**Input material:**
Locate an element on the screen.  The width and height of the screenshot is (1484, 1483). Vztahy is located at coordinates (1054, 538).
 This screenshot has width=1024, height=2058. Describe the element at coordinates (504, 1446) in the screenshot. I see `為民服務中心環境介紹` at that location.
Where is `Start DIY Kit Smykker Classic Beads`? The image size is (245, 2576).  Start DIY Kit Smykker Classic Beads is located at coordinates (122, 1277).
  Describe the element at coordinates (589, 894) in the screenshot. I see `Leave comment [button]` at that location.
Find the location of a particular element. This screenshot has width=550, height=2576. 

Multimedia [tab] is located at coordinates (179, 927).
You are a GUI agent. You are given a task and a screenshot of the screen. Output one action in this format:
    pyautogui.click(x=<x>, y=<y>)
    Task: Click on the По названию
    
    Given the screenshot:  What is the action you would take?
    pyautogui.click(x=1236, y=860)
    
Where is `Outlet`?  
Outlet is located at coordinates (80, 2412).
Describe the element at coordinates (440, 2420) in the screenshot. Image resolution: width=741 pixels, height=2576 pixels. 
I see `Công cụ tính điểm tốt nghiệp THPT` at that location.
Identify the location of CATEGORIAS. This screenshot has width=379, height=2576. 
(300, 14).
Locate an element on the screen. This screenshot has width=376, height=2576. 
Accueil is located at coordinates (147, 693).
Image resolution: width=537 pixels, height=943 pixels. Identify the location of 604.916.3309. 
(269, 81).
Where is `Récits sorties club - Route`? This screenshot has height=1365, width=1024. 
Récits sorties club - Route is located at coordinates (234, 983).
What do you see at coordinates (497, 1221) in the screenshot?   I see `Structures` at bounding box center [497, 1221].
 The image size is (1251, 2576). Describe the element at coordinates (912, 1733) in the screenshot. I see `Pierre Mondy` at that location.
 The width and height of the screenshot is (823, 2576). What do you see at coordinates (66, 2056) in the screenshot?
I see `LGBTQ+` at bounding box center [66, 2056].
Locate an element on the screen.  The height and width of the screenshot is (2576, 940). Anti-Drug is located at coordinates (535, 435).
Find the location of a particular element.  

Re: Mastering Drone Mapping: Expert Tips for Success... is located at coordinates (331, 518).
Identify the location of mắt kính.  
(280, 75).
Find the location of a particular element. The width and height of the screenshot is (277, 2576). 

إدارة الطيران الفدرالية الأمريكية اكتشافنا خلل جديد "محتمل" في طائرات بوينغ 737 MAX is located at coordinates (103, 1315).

**Problem to solve:** Each record should come back exactly as written.

**Answer box:**
Locate an element on the screen.  The width and height of the screenshot is (1484, 1483). Vztahy is located at coordinates (1054, 538).
 This screenshot has width=1024, height=2058. Describe the element at coordinates (504, 1446) in the screenshot. I see `為民服務中心環境介紹` at that location.
Where is `Start DIY Kit Smykker Classic Beads`? The image size is (245, 2576).  Start DIY Kit Smykker Classic Beads is located at coordinates (122, 1277).
  Describe the element at coordinates (589, 894) in the screenshot. I see `Leave comment [button]` at that location.
Find the location of a particular element. This screenshot has width=550, height=2576. 

Multimedia [tab] is located at coordinates (179, 927).
You are a GUI agent. You are given a task and a screenshot of the screen. Output one action in this format:
    pyautogui.click(x=<x>, y=<y>)
    Task: Click on the По названию
    
    Given the screenshot:  What is the action you would take?
    pyautogui.click(x=1236, y=860)
    
Where is `Outlet`?  
Outlet is located at coordinates (80, 2412).
Describe the element at coordinates (440, 2420) in the screenshot. Image resolution: width=741 pixels, height=2576 pixels. 
I see `Công cụ tính điểm tốt nghiệp THPT` at that location.
Identify the location of CATEGORIAS. This screenshot has width=379, height=2576. 
(300, 14).
Locate an element on the screen. This screenshot has width=376, height=2576. 
Accueil is located at coordinates (147, 693).
Image resolution: width=537 pixels, height=943 pixels. Identify the location of 604.916.3309. 
(269, 81).
Where is `Récits sorties club - Route`? This screenshot has height=1365, width=1024. 
Récits sorties club - Route is located at coordinates (234, 983).
What do you see at coordinates (497, 1221) in the screenshot?   I see `Structures` at bounding box center [497, 1221].
 The image size is (1251, 2576). Describe the element at coordinates (912, 1733) in the screenshot. I see `Pierre Mondy` at that location.
 The width and height of the screenshot is (823, 2576). What do you see at coordinates (66, 2056) in the screenshot?
I see `LGBTQ+` at bounding box center [66, 2056].
Locate an element on the screen.  The height and width of the screenshot is (2576, 940). Anti-Drug is located at coordinates (535, 435).
Find the location of a particular element.  

Re: Mastering Drone Mapping: Expert Tips for Success... is located at coordinates (331, 518).
Identify the location of mắt kính.  
(280, 75).
Find the location of a particular element. The width and height of the screenshot is (277, 2576). 

إدارة الطيران الفدرالية الأمريكية اكتشافنا خلل جديد "محتمل" في طائرات بوينغ 737 MAX is located at coordinates (103, 1315).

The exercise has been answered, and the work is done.